**WHAT THIS TASK INVOLVES:** Leave out the pictures and retype all the entries below exactly.

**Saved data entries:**

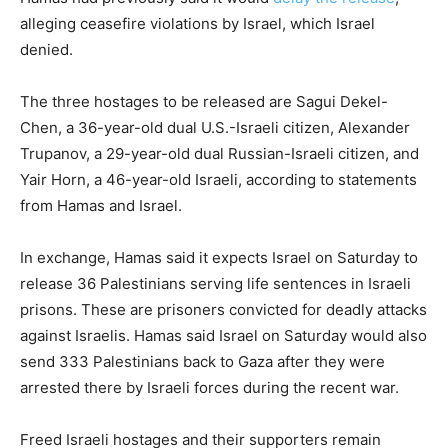
alleging ceasefire violations by Israel, which Israel
denied.
The three hostages to be released are Sagui Dekel-
Chen, a 36-year-old dual U.S.-Israeli citizen, Alexander
Trupanov, a 29-year-old dual Russian-Israeli citizen, and
Yair Horn, a 46-year-old Israeli, according to statements
from Hamas and Israel.
In exchange, Hamas said it expects Israel on Saturday to
release 36 Palestinians serving life sentences in Israeli
prisons. These are prisoners convicted for deadly attacks
against Israelis. Hamas said Israel on Saturday would also
send 333 Palestinians back to Gaza after they were
arrested there by Israeli forces during the recent war.
Freed Israeli hostages and their supporters remain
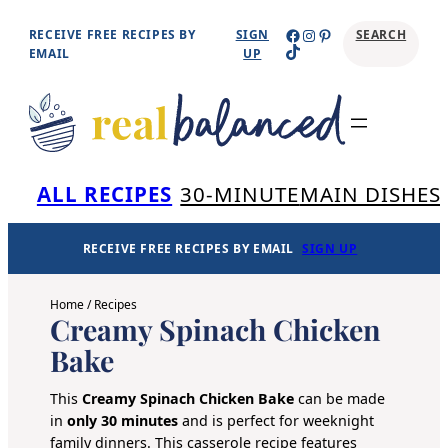
Skip
Facebook
Instagram
Pinterest
RECEIVE FREE RECIPES BY
SIGN
SEARCH
TikTok
to
EMAIL
UP
content
Se
ALL RECIPES
30-MINUTE
MAIN DISHES
RECEIVE FREE RECIPES BY EMAIL
SIGN UP
Home
/
Recipes
Creamy Spinach Chicken
Bake
This
Creamy Spinach Chicken Bake
can be made
in
only 30 minutes
and is perfect for weeknight
family dinners. This casserole recipe features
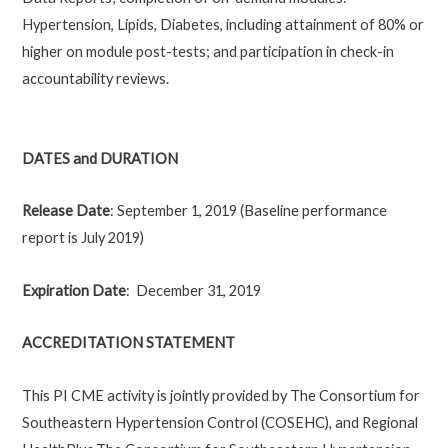
Hypertension, Lipids, Diabetes, including attainment of 80% or
higher on module post-tests; and participation in check-in
accountability reviews.
DATES and DURATION
Release Date
: September 1, 2019 (Baseline performance
report is July 2019)
Expiration Date
: December 31, 2019
ACCREDITATION STATEMENT
This PI CME activity is jointly provided by The Consortium for
Southeastern Hypertension Control (COSEHC), and Regional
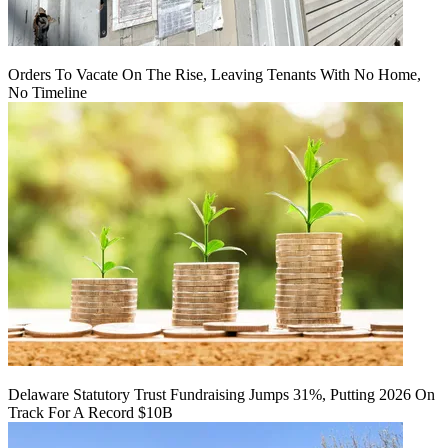
Orders To Vacate On The Rise, Leaving Tenants With No Home,
No Timeline
Delaware Statutory Trust Fundraising Jumps 31%, Putting 2026 On
Track For A Record $10B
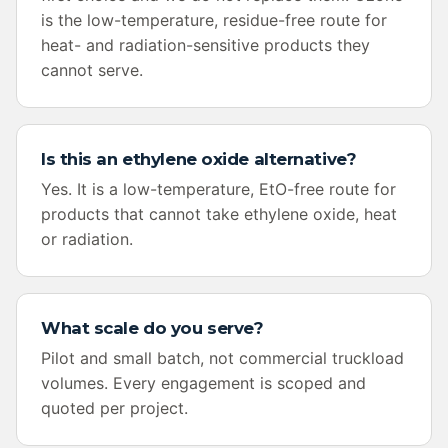
is the low-temperature, residue-free route for
heat- and radiation-sensitive products they
cannot serve.
Is this an ethylene oxide alternative?
Yes. It is a low-temperature, EtO-free route for
products that cannot take ethylene oxide, heat
or radiation.
What scale do you serve?
Pilot and small batch, not commercial truckload
volumes. Every engagement is scoped and
quoted per project.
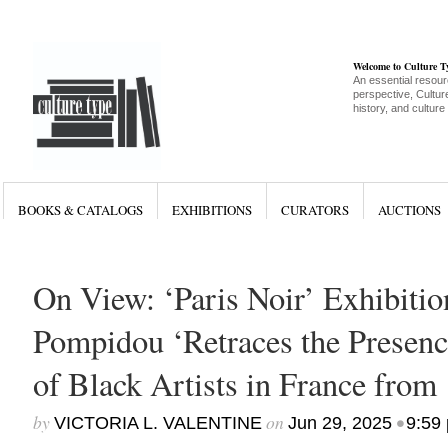
Welcome to Culture 
An essential resour
perspective, Culture
history, and culture
BOOKS & CATALOGS
EXHIBITIONS
CURATORS
AUCTIONS
On View: ‘Paris Noir’ Exhibitio
Pompidou ‘Retraces the Presenc
of Black Artists in France from
by
on
•
VICTORIA L. VALENTINE
Jun 29, 2025
9:59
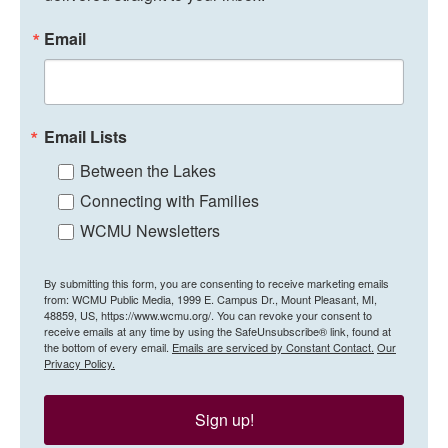
Email
Email Lists
Between the Lakes
Connecting with Families
WCMU Newsletters
By submitting this form, you are consenting to receive marketing emails
from: WCMU Public Media, 1999 E. Campus Dr., Mount Pleasant, MI,
48859, US, https://www.wcmu.org/. You can revoke your consent to
receive emails at any time by using the SafeUnsubscribe® link, found at
the bottom of every email.
Emails are serviced by Constant Contact.
Our
Privacy Policy.
Sign up!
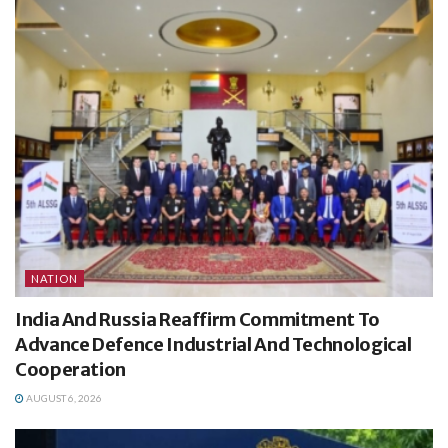
NATION
India And Russia Reaffirm Commitment To
Advance Defence Industrial And Technological
Cooperation
AUGUST 6, 2026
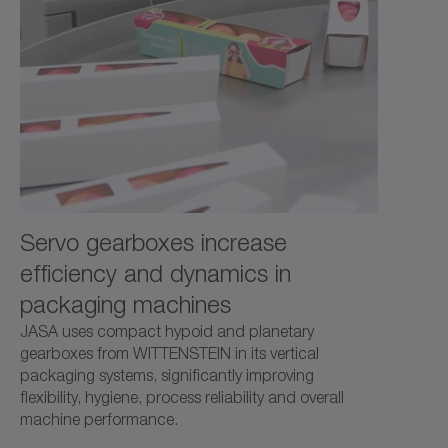
and high power density.
Servo gearboxes increase
efficiency and dynamics in
packaging machines
JASA uses compact hypoid and planetary
gearboxes from WITTENSTEIN in its vertical
packaging systems, significantly improving
flexibility, hygiene, process reliability and overall
machine performance.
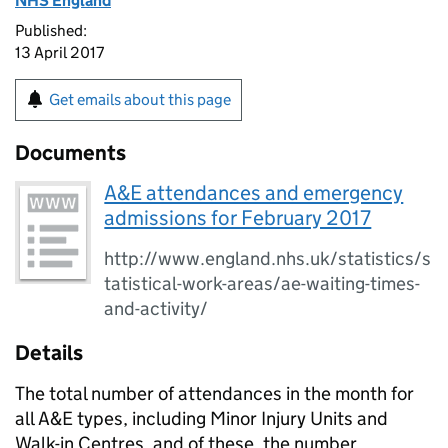
NHS England
Published:
13 April 2017
Get emails about this page
Documents
A&E attendances and emergency
admissions for February 2017
http://www.england.nhs.uk/statistics/s
tatistical-work-areas/ae-waiting-times-
and-activity/
Details
The total number of attendances in the month for
all A&E types, including Minor Injury Units and
Walk-in Centres, and of these, the number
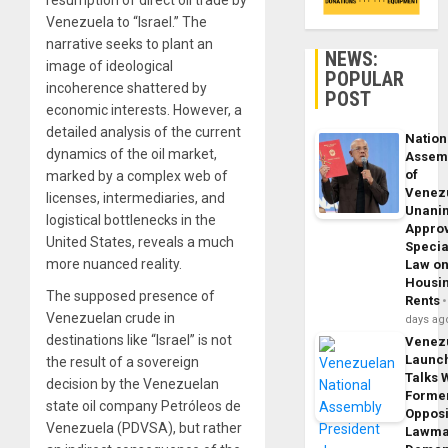
resumption of direct oil trade by
Venezuela to “Israel.” The
narrative seeks to plant an
NEWS:
image of ideological
POPULAR
incoherence shattered by
POST
economic interests. However, a
detailed analysis of the current
Nation
dynamics of the oil market,
Assem
of
marked by a complex web of
Venez
licenses, intermediaries, and
Unani
logistical bottlenecks in the
Appro
United States, reveals a much
Specia
more nuanced reality.
Law o
Housi
The supposed presence of
Rents
Venezuelan crude in
days ag
destinations like “Israel” is not
Venez
Launc
the result of a sovereign
Talks 
decision by the Venezuelan
Forme
state oil company Petróleos de
Opposi
Venezuela (PDVSA), but rather
Lawma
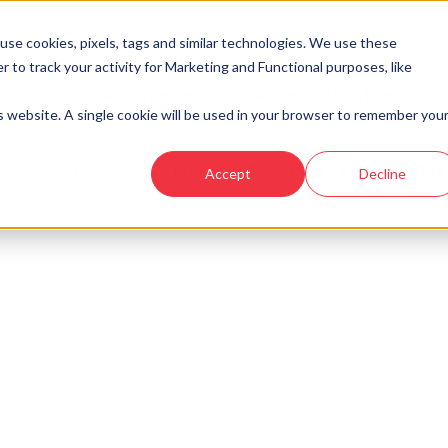
se cookies, pixels, tags and similar technologies. We use these
r to track your activity for Marketing and Functional purposes, like
Developments
Locations
Showhomes and
is website. A single cookie will be used in your browser to remember you
oll - Kingsford Rise
›
Plot 156 - The Atholl - Kingsford Rise
Accept
Decline
look at similar plots.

**RESULT OF THIS EXERCISE:**
alleging ceasefire violations by Israel, which Israel
denied.
The three hostages to be released are Sagui Dekel-
Chen, a 36-year-old dual U.S.-Israeli citizen, Alexander
Trupanov, a 29-year-old dual Russian-Israeli citizen, and
Yair Horn, a 46-year-old Israeli, according to statements
from Hamas and Israel.
In exchange, Hamas said it expects Israel on Saturday to
release 36 Palestinians serving life sentences in Israeli
prisons. These are prisoners convicted for deadly attacks
against Israelis. Hamas said Israel on Saturday would also
send 333 Palestinians back to Gaza after they were
arrested there by Israeli forces during the recent war.
Freed Israeli hostages and their supporters remain
Skip
Facebook
Instagram
Pinterest
RECEIVE FREE RECIPES BY
SIGN
SEARCH
TikTok
to
EMAIL
UP
content
Se
ALL RECIPES
30-MINUTE
MAIN DISHES
RECEIVE FREE RECIPES BY EMAIL
SIGN UP
Home
/
Recipes
Creamy Spinach Chicken
Bake
This
Creamy Spinach Chicken Bake
can be made
in
only 30 minutes
and is perfect for weeknight
family dinners. This casserole recipe features
Hypertension, Lipids, Diabetes, including attainment of 80% or
higher on module post-tests; and participation in check-in
accountability reviews.
DATES and DURATION
Release Date
: September 1, 2019 (Baseline performance
report is July 2019)
Expiration Date
: December 31, 2019
ACCREDITATION STATEMENT
This PI CME activity is jointly provided by The Consortium for
Southeastern Hypertension Control (COSEHC), and Regional
Orders To Vacate On The Rise, Leaving Tenants With No Home,
No Timeline
Delaware Statutory Trust Fundraising Jumps 31%, Putting 2026 On
Track For A Record $10B
is the low-temperature, residue-free route for
heat- and radiation-sensitive products they
cannot serve.
Is this an ethylene oxide alternative?
Yes. It is a low-temperature, EtO-free route for
products that cannot take ethylene oxide, heat
or radiation.
What scale do you serve?
Pilot and small batch, not commercial truckload
volumes. Every engagement is scoped and
quoted per project.
Welcome to Culture 
An essential resour
perspective, Culture
history, and culture
BOOKS & CATALOGS
EXHIBITIONS
CURATORS
AUCTIONS
On View: ‘Paris Noir’ Exhibitio
Pompidou ‘Retraces the Presenc
of Black Artists in France from
by
on
•
VICTORIA L. VALENTINE
Jun 29, 2025
9:59
Email
Email Lists
Between the Lakes
Connecting with Families
WCMU Newsletters
By submitting this form, you are consenting to receive marketing emails
from: WCMU Public Media, 1999 E. Campus Dr., Mount Pleasant, MI,
48859, US, https://www.wcmu.org/. You can revoke your consent to
receive emails at any time by using the SafeUnsubscribe® link, found at
the bottom of every email.
Emails are serviced by Constant Contact.
Our
Privacy Policy.
Sign up!
NATION
India And Russia Reaffirm Commitment To
Advance Defence Industrial And Technological
Cooperation
AUGUST 6, 2026
and high power density.
Servo gearboxes increase
efficiency and dynamics in
packaging machines
JASA uses compact hypoid and planetary
gearboxes from WITTENSTEIN in its vertical
packaging systems, significantly improving
flexibility, hygiene, process reliability and overall
machine performance.
NHS England
Published:
13 April 2017
Get emails about this page
Documents
A&E attendances and emergency
admissions for February 2017
http://www.england.nhs.uk/statistics/s
tatistical-work-areas/ae-waiting-times-
and-activity/
Details
The total number of attendances in the month for
all A&E types, including Minor Injury Units and
Walk-in Centres, and of these, the number
resumption of direct oil trade by
Venezuela to “Israel.” The
narrative seeks to plant an
NEWS:
image of ideological
POPULAR
incoherence shattered by
POST
economic interests. However, a
detailed analysis of the current
Nation
dynamics of the oil market,
Assem
of
marked by a complex web of
Venez
licenses, intermediaries, and
Unani
logistical bottlenecks in the
Appro
United States, reveals a much
Specia
more nuanced reality.
Law o
Housi
The supposed presence of
Rents
Venezuelan crude in
days ag
destinations like “Israel” is not
Venez
Launc
the result of a sovereign
Talks 
decision by the Venezuelan
Forme
state oil company Petróleos de
Opposi
Venezuela (PDVSA), but rather
Lawma
se cookies, pixels, tags and similar technologies. We use these
r to track your activity for Marketing and Functional purposes, like
Developments
Locations
Showhomes and
is website. A single cookie will be used in your browser to remember you
oll - Kingsford Rise
›
Plot 156 - The Atholl - Kingsford Rise
Accept
Decline
look at similar plots.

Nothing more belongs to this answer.